--- RECORDS TO USE ---
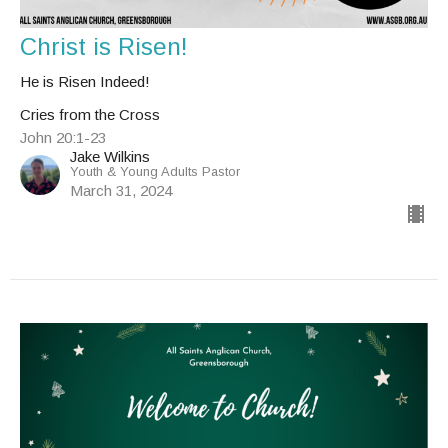
Christ is Risen!
He is Risen Indeed!
Cries from the Cross
John 20:1-23
Jake Wilkins
Youth & Young Adults Pastor
March 31, 2024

--- WHAT NEEDS TO BE DONE ---
Print the data above exactly, minus pictures.

--- ANSWER BELOW ---
Christ is Risen!
He is Risen Indeed!
Cries from the Cross
John 20:1-23
Jake Wilkins
Youth & Young Adults Pastor
March 31, 2024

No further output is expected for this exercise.